Particle fate criteria
Dear All,

I have a doubt about particle fate criteria.

I have a particle sample (0-10um) and I want to find the collection efficiency of those in a cyclone separator.

Then CFX output file shows there are particles which exceeded time, integration and distance limits.

My problem is how to know do I want to increase values of these criteria or not? Because some particles should end-up with one of these fates but some particles should leave domain. Still nothing has leaved.

Many thanks for helps..

ghorrocks March 17, 2013 05:44

If the particles have long residence times you might have to increases these particle termination parameters.

sakurabogoda March 18, 2013 00:28

Dear Glenn,
Thanks a lot for the reply.

Actually I don't know the residence time and have to find from this simulation.

Total simulation time is 10s here and I am using 12m/s inlet velocity for particles. I guess particle residence time is less than 2min, but even after 5min nothing leaves in simulations.

I can see there is a strong recirculating zone inside the cyclone.

I have done experiments but there particles comes out from exit, after 1s.

I cannot find the reason why simulations are going on like this?

Do you have any idea?

oj.bulmer March 18, 2013 05:14

Are you sure you are injecting enough particles to do justice to probability of both occurrences? Why not do a bit literature search? Or, perhaps the particle number independence test etc?


sakurabogoda March 18, 2013 05:42

Dear OJ, Thanks a lot for reply.

The particles having the range of 0-10um, so there should be particles trapped by geometry and leave the domain.

If I understand you correctly, you are asking do I know whether particles exit or not? Then I know compared to assigned particle range at least 1/2 of particles should be leave the domain. And other 1/2 should be trapped inside.

So, my problem is, still there are no leaving particles but particles terminated by exceeding time, distance and integration limit, so I have increased them.

But I cannot find why particles are not leaving the domain?

oj.bulmer March 18, 2013 06:31

Okay, I would pitch it in different way. We say that if we toss a coin probability of it being heads or tails is 50%. But this argument is valid only if we toss the coin enough times! If we toss it only four times and result is heads for 3 times, it is not that probability of heads is 75%, but that we have not tossed coin enough times.

I was hinting at the fact that there has to be enough number of particles entering through the inlet so that some would be trapped and some would escape. If they aren't enough, then the result may not be ideal representation.
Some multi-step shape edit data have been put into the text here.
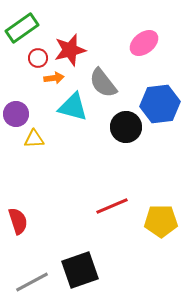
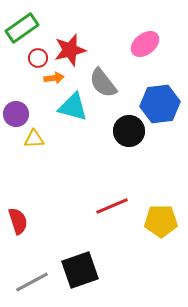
pink ellipse: moved 1 px right, 1 px down
black circle: moved 3 px right, 4 px down
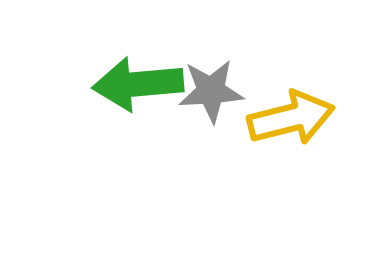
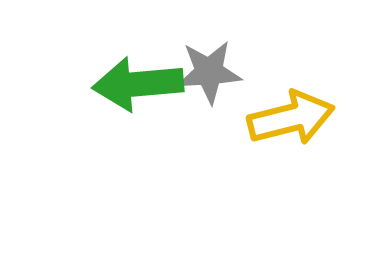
gray star: moved 2 px left, 19 px up
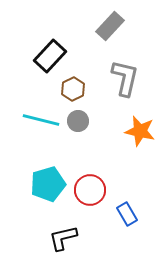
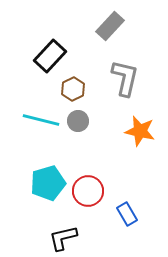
cyan pentagon: moved 1 px up
red circle: moved 2 px left, 1 px down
How are you sure you have specified the appropriate number of particles in appropriate distribution (their spacing and position with respect to each other) at the inlet? If you aren't sure, doesn't it make sense to ensure this distribution as per the experimental data you have? If you can't determine the particle distribution and number, then try literature search to get some pointers that will guide you decide it.

You can't expect the same results as experiment, without same/adequate boundary conditions.


sakurabogoda March 18, 2013 07:27

Dear Oj,
Thanks a lot. I got your point. But I dont think it is going on my simulation. Please refer follows to get an idea on particles that I assigned.

MATERIAL: Particles
Material Group = Particle Solids
Option = Pure Substance
Option = General Material
Density = 500 [kg m^-3]
Molar Mass = 1.0 [kg kmol^-1]
Option = Value
FLUID: particles
Normal Speed = 12 [m s^-1]
Option = Normal Speed
Mass Flow Rate = 0.05 [g s^-1]
Option = Uniform Injection
Number per Unit Time = 25 [s^-1]
Option = Direct Specification

Material = Particles
Option = Material Library
Option = Dispersed Particle Transport Solid
Maximum Diameter = 10.08 [micron]
Mean Diameter = 3.78 [micron]
Minimum Diameter = 0.647 [micron]
Option = Normal in Diameter by Number
Standard Deviation in Diameter = 2.44 [micron]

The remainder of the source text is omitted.